I'm not sure exactly where to post this, but I figured I'd try here.

Yesterday morning, I discovered that one of my credit card numbers had been stolen. Thankfully, fraud prevention picked up on it immediately (probably helped by some various online purchases that I had made from all over the place just before that making the activity look very strange), so the inconvenience to me is minimal.

But. I'm sure that I've never sent my CC number over the web without SSL. And 95%+ of the e-commerce I do is through DVD sites.

So ... I'm worried that there's a leak (like an accidentally exposed customer database) at some place I've bought from. I don't want to list names yet, because the list is long and because I don't want to malign anybody unnecessarily. But I wanted to check here to see if this was just a fluke or if other DVDTalkers had had a similar experience recently ...

Lately, I've been exclusively using one-time-use cc #s for all of my online purchases.

I've been using Private Payments from Amex, but recently I had a situation where they let a company charge the same # twice. When I called them, they couldn't explain why the (supposedly) one-time-use # was able to be charged twice, so that doesn't inspire a lot of confidence in me. I guess it's still my best option, but I wish I had access to another cc company that offers one-time-use #s.

CC fraud can occur in so many places; from a person stealing your number when you make a physical purchase, to someone getting your number through the airwaves if you use a cordless with no security, to a hacked e-commerce store.

Does the Another Universe, My So-Called Life preorder count?

here's a scary thought.

i work in the computer industry. hackers recently came up with a program that generates a valid CC number and expiry date based on a couple of simple equations. major companies are scrambling to keep the backlash small but it's out there and it's being used. the chances of it hitting a number that's currently in use are minute just based solely on the laws of probability. However, hitting a valid number isn't hard if they know how the different card companies come up with the numbers.

food for thought.

Actually, I had fraud security contact me this past week saying that my number had been "Compromised" but that no charges against it had been made...how they figure out the number has been stolen but not used yet, is anyone's guess, but I was thankful they notified me...they basically just send you a new card.

Like many others, about 95 percent of my CC usage is on the internet, so this is like the third time it's happened to me with various cards over the past 3 or 4 years...but most CC companies are good about not making you pay for charges you didn't make, plus the new federal law that you aren't repsonsible for charges that you didn't authorize over $50 is also a big help.

I've never had any problem getting charges taken off my card that I didn't make...but yes, CC fraud seems to be a big problem on the net, but not one that I'm losing any sleep over. I still think it's safter than giving a number out over the phone or in a retail store.

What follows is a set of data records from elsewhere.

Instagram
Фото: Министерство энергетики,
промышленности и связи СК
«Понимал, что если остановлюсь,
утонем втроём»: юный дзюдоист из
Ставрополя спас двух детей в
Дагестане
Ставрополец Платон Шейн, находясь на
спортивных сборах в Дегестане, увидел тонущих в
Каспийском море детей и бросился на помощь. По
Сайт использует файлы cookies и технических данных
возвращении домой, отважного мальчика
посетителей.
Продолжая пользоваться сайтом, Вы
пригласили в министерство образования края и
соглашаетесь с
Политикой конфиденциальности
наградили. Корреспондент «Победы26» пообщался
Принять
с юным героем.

Recently? I suppose if your consider 10+ years ago recent...
The generation of card #'s based on the Visa/MasterCard algorithm is nothing new, and them obtaining the expiry date is also no difficult task. The problem is now corrected by name/address verification, CV2 codes, etc. Someone could generate a list of thousands of valid CC#'s from any issuing bank they desire but you have no way of knowing the persons name, address, zip code, etc. so as long as the place does name and/or address verification (which almost all online retailers are required to do by their merchant agreement) it really isn't a problem.
Many years ago number/expiration was all you needed, so it was a major problem.

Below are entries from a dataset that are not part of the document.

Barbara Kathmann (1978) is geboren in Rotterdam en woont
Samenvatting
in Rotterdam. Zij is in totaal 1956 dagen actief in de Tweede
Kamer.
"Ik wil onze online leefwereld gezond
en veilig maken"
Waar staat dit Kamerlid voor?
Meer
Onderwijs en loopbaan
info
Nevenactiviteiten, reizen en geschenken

I won't really go in to any more detail seeing as I don't want this to turn in to a How-To guide for credit card fraud.

Information contained herein in based purely on educational research preformed pre-DMCA. Any memory I may have had about any information that could be considered proprietary or secret I have erased from my collective knowledge.

I'm starting to think I entered a time machine.
Title 15, chapter 41, subchapter 1, Part B, Sec. 1643 is the federal law that makes it so you are not responsible for charges over $50.
That law was enacted on Oct. 26, 1970.
I wouldn't call it too awfully new.

I had my CC # compromised back in late October early November. My CC company called and it turned out they tried to charge some things, but they never actually posted to my account they had only been authorized when it was caught. They immediately cancelled my accounts, and just for good measure I went and called all of my other credit card accounts and had them cancelled and reissued.

As some have said previously I never sent my CC # over the internet with a non-SSL connection. I have very good suspicions of where my CC # was compromised, but I won't post those publicly here on the board.